La séparation des objets et des disciplines ne va pas sans difficultés : par exemple, les auteurs du Dictionnaire de sémiotique parlent de la polyphonie du discours et des isotopies du texte - mais les isotopies sont bien des phénomènes sémantiques. Le statut de la sémantique devient ici problématique : impossible en effet de différencier la sémantique des textes et la sémiotique discursive, si l'on convient du moins que la linguistique est la sémiotique des langues. Si l'on pose que le discours relève de la sémiotique discursive et le texte de la linguistique textuelle, on introduit une division de l'objet qui devient un obstacle épistémologique tout à la fois inutile et infranchissable.

En effet, l'opposition texte / discours conduit à une division de l'objet fort difficile à soutenir. On sait que la tradition logico-grammaticale a toujours maintenu la séparation de l'expression et du contenu, la première assimilée au langage, le second à la pensée. Cette séparation traditionnelle a été encore renforcée par le dualisme romantique.

Cependant, tous les auteurs importants du courant saussurien, et particulièrement Hjelmslev, ont insisté sur le caractère indissoluble des plans du langage. Notamment, les unités de l'expression ne sont identifiables elles-mêmes que par des parcours interprétatifs qui mettent évidemment en jeu des contenus. Même les grammaires formalistes, chomskiennes notamment, ont fini par en convenir.

Si donc l'on sépare le discours et le texte pour faire du texte une manifestation superficielle, on revient, à nouveaux frais, à la situation antérieure à la formation de la linguistique, celle des grammaires philosophiques issues de Locke (Condillac, Tracy), qui se sont poursuivies à l'époque contemporaine dans la philosophie analytique du langage.

Dans l'Analyse du discours (à la française), le discours a partie liée avec l'énonciation et le texte avec l'énoncé, si bien que le texte peut se définir comme du discours décontextualisé, le travail du linguiste consistant alors à remonter du texte vers le discours, et ultimement à ses "conditions de production" en s'appuyant notamment sur les prétendues "marques" de l'énonciation, que l'on croit localisables.

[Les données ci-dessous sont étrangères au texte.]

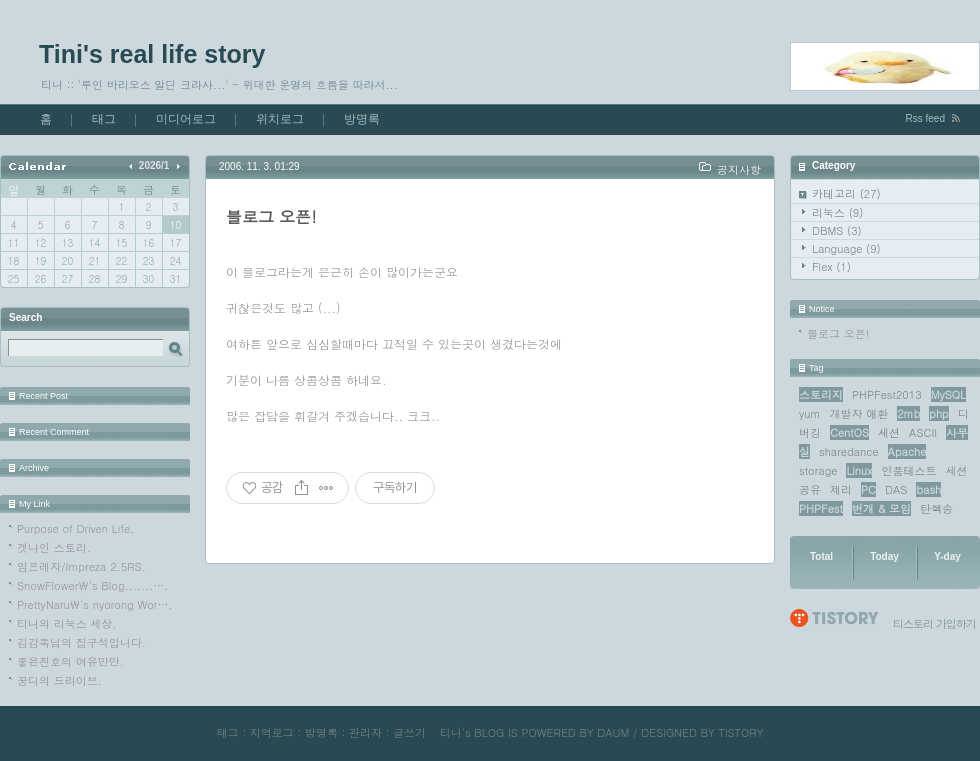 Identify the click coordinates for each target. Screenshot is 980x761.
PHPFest (821, 508)
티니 (451, 732)
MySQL (948, 394)
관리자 (365, 732)
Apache (907, 451)
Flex (831, 266)
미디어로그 (186, 119)
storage (818, 470)
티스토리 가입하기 (934, 623)
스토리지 (821, 394)
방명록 (362, 119)
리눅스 (837, 212)
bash (928, 489)
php (938, 413)
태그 (104, 119)
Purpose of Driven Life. (75, 528)
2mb (908, 413)
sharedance (849, 451)
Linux (859, 470)
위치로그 (280, 119)
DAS (896, 489)
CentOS (849, 432)
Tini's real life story (152, 54)
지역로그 (272, 732)
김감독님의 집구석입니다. (81, 642)
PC (868, 489)
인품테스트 (909, 470)
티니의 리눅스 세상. (66, 623)
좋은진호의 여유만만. (70, 661)
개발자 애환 (859, 413)
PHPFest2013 (887, 394)
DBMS (837, 230)
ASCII (923, 432)
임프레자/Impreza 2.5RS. (81, 566)
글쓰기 (409, 732)
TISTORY (740, 732)
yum (809, 413)
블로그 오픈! (838, 333)
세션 (889, 432)
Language (846, 248)
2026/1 (154, 165)
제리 (841, 489)
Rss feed (925, 118)
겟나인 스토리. (54, 547)
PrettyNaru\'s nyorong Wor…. (95, 604)
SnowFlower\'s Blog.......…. (92, 585)
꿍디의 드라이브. (59, 680)
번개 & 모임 (881, 508)
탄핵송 (936, 508)
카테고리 (846, 193)
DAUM (613, 732) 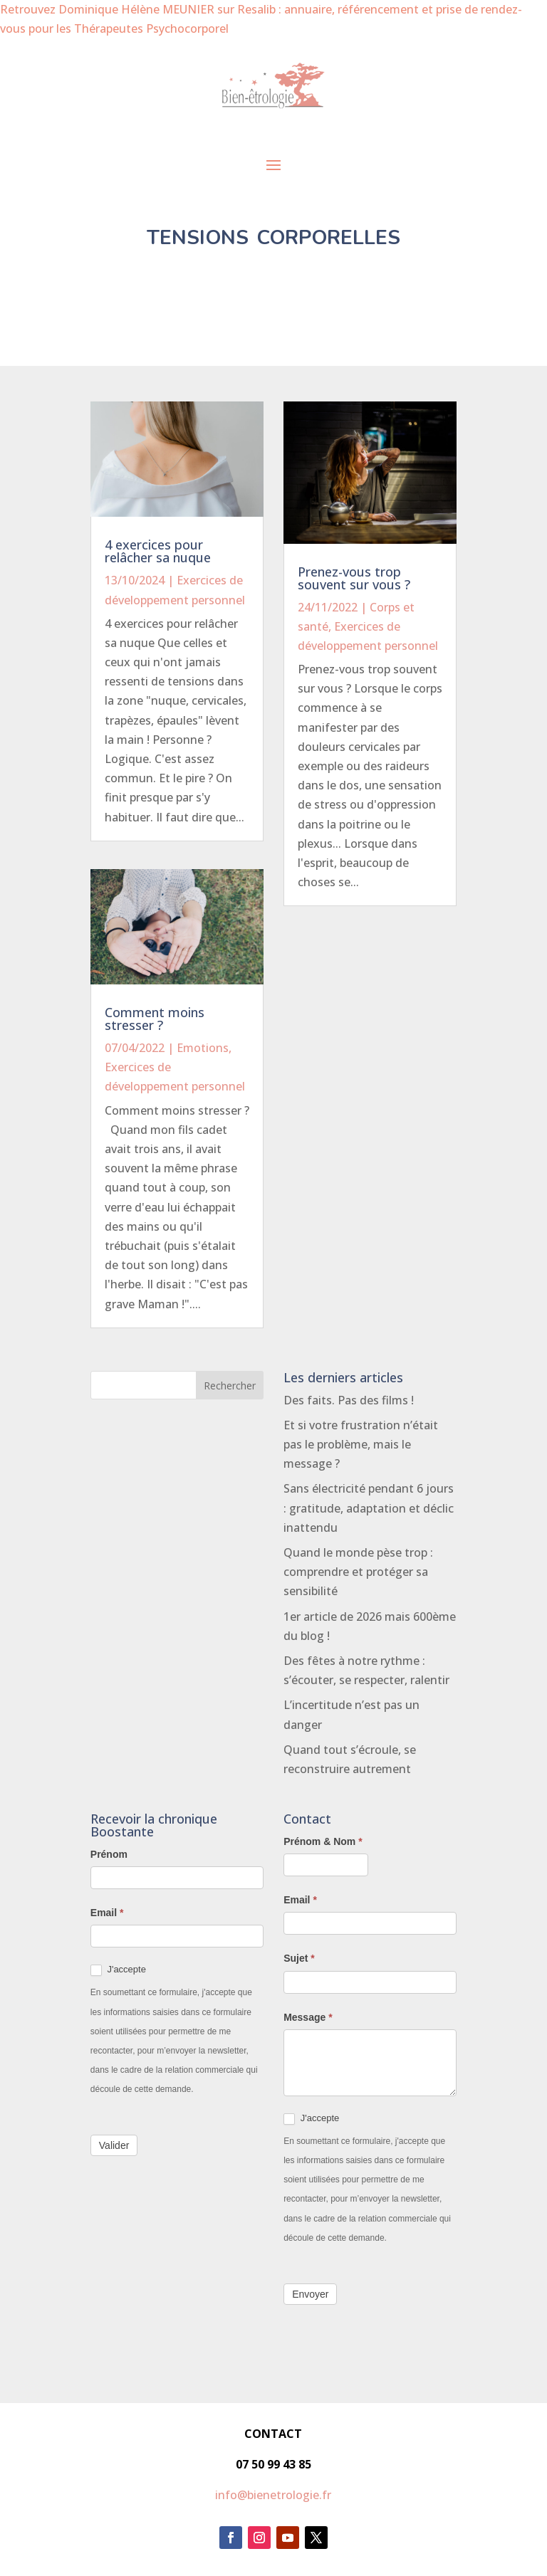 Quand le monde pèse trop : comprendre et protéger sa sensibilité (358, 1572)
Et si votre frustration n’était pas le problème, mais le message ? (360, 1444)
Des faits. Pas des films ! (348, 1400)
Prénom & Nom (322, 1841)
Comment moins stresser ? (154, 1019)
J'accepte (118, 1970)
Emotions (203, 1048)
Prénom (108, 1854)
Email (107, 1912)
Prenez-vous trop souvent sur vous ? (354, 578)
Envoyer (310, 2294)
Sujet (299, 1958)
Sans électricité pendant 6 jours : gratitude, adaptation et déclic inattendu (368, 1508)
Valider (114, 2145)
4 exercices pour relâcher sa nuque (158, 551)
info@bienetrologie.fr (273, 2495)
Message (308, 2017)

Par l'opposition entre texte et discours l'Analyse du discours à la française, suivie en cela par la sémiotique greimassienne, maintient l'idée traditionnelle qu'une instance prélinguistique conditionne et détermine le linguistique - peu importe ici que ce prélinguistique soit fait de conditions sociales de production, d'un modèle constitutionnel sémiotique, d'un sujet sémiotique, cognitif ou transcendantal.

À la fin du parcours génératif greimassien, le texte était devenu une variable, une manifestation "de surface", somme toute inessentielle, et paradoxalement, ce caractère inessentiel garantissait la transposabilité du modèle théorique aux sémiotiques les plus diverses. Cependant, il me semble que rien n'est plus "profond" que le texte : un moraliste disait d'ailleurs que dans l'homme rien n'est plus profond que la peau.

On peut certes considérer que le but de la sémiotique est de concilier texte et discours ; mais il eût été plus simple de ne pas les séparer. La sémiotique discursive a postulé cette séparation pour se créer un objet disciplinaire indépendant de la linguistique. Il s'agit là toutefois de politique académique plus que de problématique scientifique : de fait, le sens des textes relève bien de la linguistique et non spécifiquement de la sémiotique.

J'ai pour ma part utilisé les termes de texte et de discours dans des acceptions différentes de celles qu'a définies l'Analyse du discours à la française et reprises par la sémiotique greimassienne : les textes et les discours (au pluriel !) se trouvent (à mon avis) exactement au même niveau ontologique : par exemple, le discours littéraire est fait de tous les textes littéraires ; le texte littéraire n'est pas considéré comme l'énoncé produit par le discours littéraire, et l'étude de ce discours n'est pas censée expliquer les textes qui en relèvent.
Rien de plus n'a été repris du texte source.